Huwiya claim synchronization
The default User model syncs the following columns from TokenClaims on both account creation and every re-login:
name,phone,emaillocale,zoneinfo,theme
To customize the mapping, override attributesFromClaims(TokenClaims $claims): array on a User subclass. A single method governs both the create and update behavior so they cannot drift apart.
Phone numbers
use HiTaqnia\Haykal\Core\Identity\ValueObjects\PhoneNumber; $phone = new PhoneNumber('07701234567'); $phone->getInternational(); // +9647701234567 $phone->getInternational(readable: true); // +964 770 123 4567 $phone->getNational(); // 07701234567
Accepts +964…, 00964…, 0…, and bare 7XXXXXXXXX inputs.
User query helpers
User::query()->wherePhoneNumber('07701234567')->first(); User::query()->getByPhoneNumber('+9647701234567');
Factories
use HiTaqnia\Haykal\Core\Identity\Models\User; $user = User::factory()->create(); $user = User::factory()->withoutHuwiya()->create(); $user = User::factory()->create(['locale' => 'ar']);
Customization
Every customization point exposed by haykal-core itself is listed below. Knobs belonging to upstream packages (Spatie, Huwiya, Horizon, …) are configured through their own published configuration files.
Model substitution
Apps may substitute any of the shipped Eloquent models with a subclass:
| Model | Where to substitute |
|---|---|
User |
config/auth.php — providers.users.model |
Role |
config/permission.php — models.role |
Permission |
config/permission.php — models.permission |
Tenant |
Apps extend ...\Tenancy\Models\Tenant directly and reference the concrete subclass from their HasTenant-using models |
Override points on the User model
| Method | Purpose |
|---|---|
attributesFromClaims(TokenClaims): array |
Columns synced from Huwiya claims on create and update. |
shouldAutoRegister(?TokenClaims): bool |
Return false for invite-only applications. |
resolveHuwiyaConflict(TokenClaims, self, string) |
Policy applied on unique-constraint violations (for example, phone or email recycling). |
newHuwiyaQuery() and huwiyaQueryForClaims() |
Control how users are located from claims — override to apply tenant scopes, eager-load relations, or accept alternative lookup columns. |
getHuwiyaIdentifierColumn(): string |
Column that stores the Huwiya subject identifier. Defaults to huwiya_id. |
Override points on HasTenant
| Method / property | Purpose |
|---|---|
protected string $tenantModel |
The concrete Tenant class the model belongs to. |
protected string $tenantForeignKey |
The foreign key column on this model. Defaults to tenant_id; override per-model in multi-tenant-type apps (for example agency_id, developer_id). |
tenantRelationModel(): string |
Overridable for dynamic resolution (for example, reading from configuration). |
getTenantForeignKey(): string |
Overridable for dynamic FK resolution. Default reads the $tenantForeignKey property. |
Override points on CustomPathGenerator
Extend the generator and override the protected getBasePath(Media): string to add application-specific special cases (for example, filing content owned by a domain root model under its own path prefix).
Middleware aliases
haykal-core registers two route-middleware aliases. Apps compose them into whichever middleware groups they need.
| Alias | Middleware |
|---|---|
haykal.permissions.team |
PermissionsTeamMiddleware |
haykal.user.locale |
SetUserLocaleMiddleware |
Publishable resources
| Tag | Contents |
|---|---|
haykal-core-migrations |
The package's migration files. Publish only when the schema needs application-specific changes. |
Fixed conventions
The values below are hardcoded and not exposed through configuration. They can be changed by forking or extending the relevant class when a concrete use case emerges.

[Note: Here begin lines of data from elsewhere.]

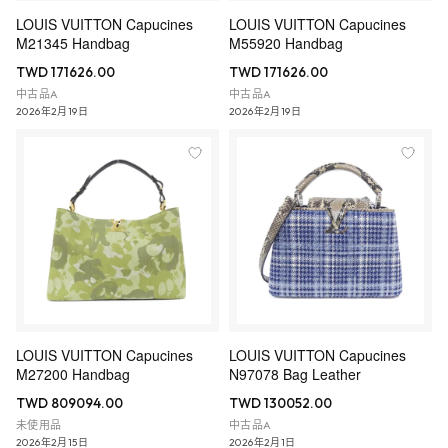
LOUIS VUITTON Capucines
LOUIS VUITTON Capucines
M21345 Handbag
M55920 Handbag
TWD 171626.00
TWD 171626.00
中古品A
中古品A
2026年2月19日
2026年2月19日
LOUIS VUITTON Capucines
LOUIS VUITTON Capucines
M27200 Handbag
N97078 Bag Leather
TWD 809094.00
TWD 130052.00
未使用品
中古品A
2026年2月15日
2026年2月1日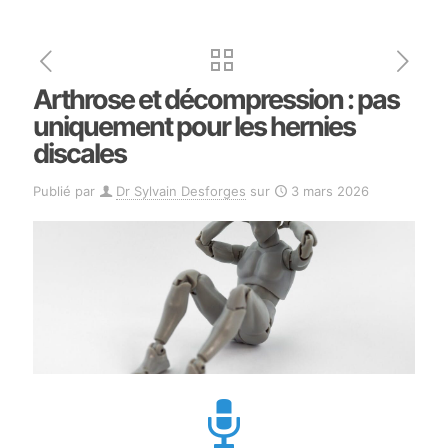
Arthrose et décompression : pas
uniquement pour les hernies
discales
Publié par
Dr Sylvain Desforges
sur
3 mars 2026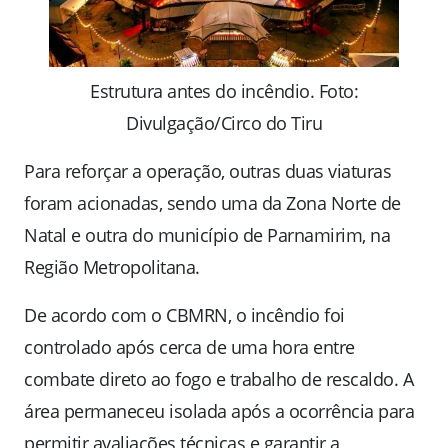
Estrutura antes do incêndio. Foto:
Divulgação/Circo do Tiru
Para reforçar a operação, outras duas viaturas
foram acionadas, sendo uma da Zona Norte de
Natal e outra do município de Parnamirim, na
Região Metropolitana.
De acordo com o CBMRN, o incêndio foi
controlado após cerca de uma hora entre
combate direto ao fogo e trabalho de rescaldo. A
área permaneceu isolada após a ocorrência para
permitir avaliações técnicas e garantir a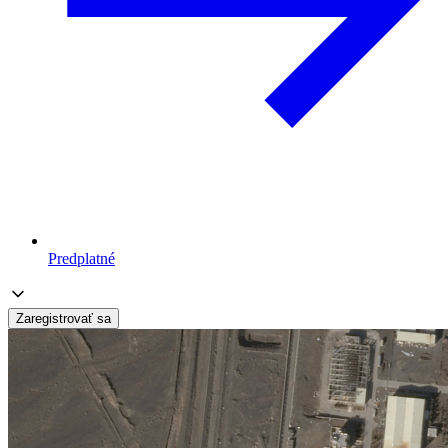
Predplatné
Zaregistrovať sa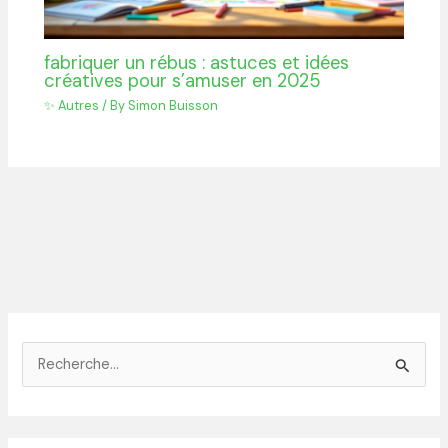
fabriquer un rébus : astuces et idées
créatives pour s’amuser en 2025
✨ Autres
/ By
Simon Buisson
R
e
c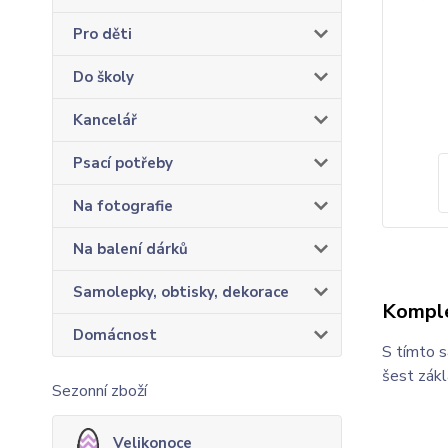
Pro děti
Do školy
Kancelář
Psací potřeby
Na fotografie
Na balení dárků
Samolepky, obtisky, dekorace
Komple
Domácnost
S tímto s
šest zákl
Sezonní zboží
Velikonoce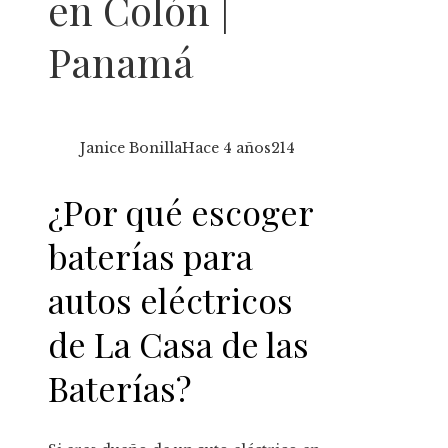
en Colón |
Panamá
Janice Bonilla
Hace 4 años
214
¿Por qué escoger
baterías para
autos eléctricos
de La Casa de las
Baterías?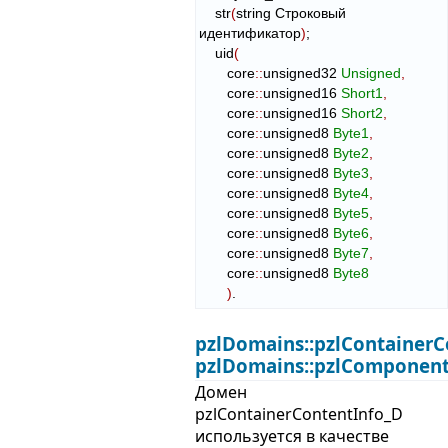
    str
(
string Строковый 
идентификатор
)
;

    uid
(
       core
::
unsigned32
Unsigned
,
       core
::
unsigned16
Short1
,
       core
::
unsigned16
Short2
,
       core
::
unsigned8
Byte1
,
       core
::
unsigned8
Byte2
,
       core
::
unsigned8
Byte3
,
       core
::
unsigned8
Byte4
,
       core
::
unsigned8
Byte5
,
       core
::
unsigned8
Byte6
,
       core
::
unsigned8
Byte7
,
       core
::
unsigned8
Byte8
)
.
pzlDomains::pzlContainerC
pzlDomains::pzlComponent
Домен
pzlContainerContentInfo_D
используется в качестве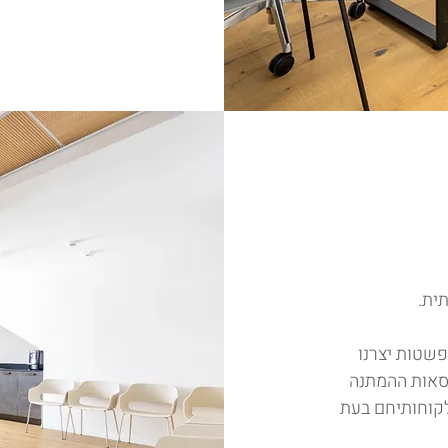
ף
ית.
שטות יצרנו
יסאות ההמתנה
קוחותיחם בעת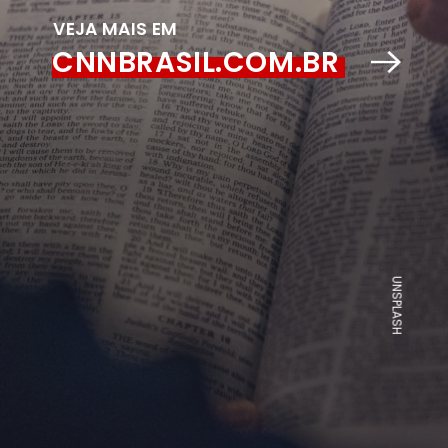
VEJA MAIS EM
CNNBRASIL.CO
M.BR
UNSPLASH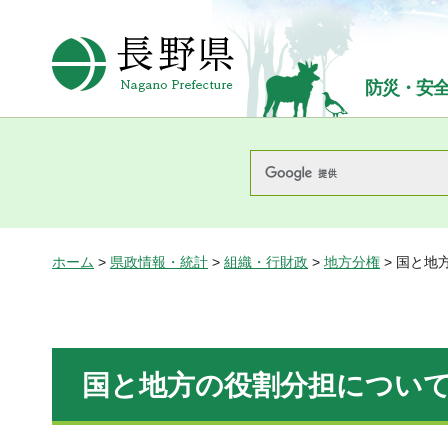
長野県Nagano Prefecture
防災・安
ホーム
>
県政情報・統計
>
組織・行財政
>
地方分権
> 国と地
国と地方の役割分担につい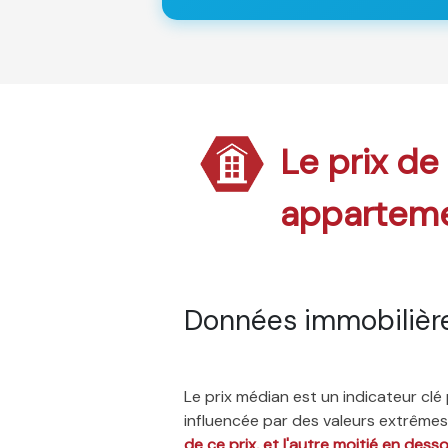
Le prix de
appartem
Données immobilièr
Le prix médian est un indicateur cl
influencée par des valeurs extrêmes,
de ce prix, et l'autre moitié en dess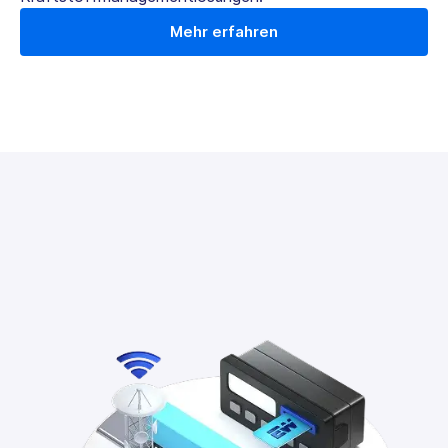
Mehr erfahren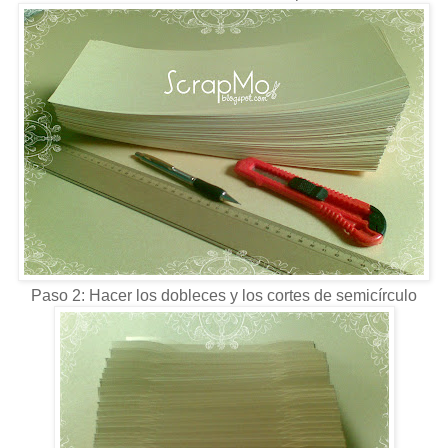
Paso 2: Hacer los dobleces y los cortes de semicírculo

| Convention | Current value | Location |
|---|---|---|
| Default tenant foreign key column | tenant_id |
TenantScope::FOREIGN_KEY (per-model overridable via HasTenant's $tenantForeignKey) |
| Phone number country scope | Iraq (E.164 +964…) |
PhoneNumber::INPUT_REGEX |
Testing
Run the monorepo test suite from the repository root:
composer test
Tests use Orchestra Testbench with an in-memory SQLite database. The FakeHuwiyaIdP fixture (in the monorepo's tests/Fixtures/) issues RS256-signed JWTs that the real Huwiya SDK accepts, enabling end-to-end authentication flows without a live Identity Provider.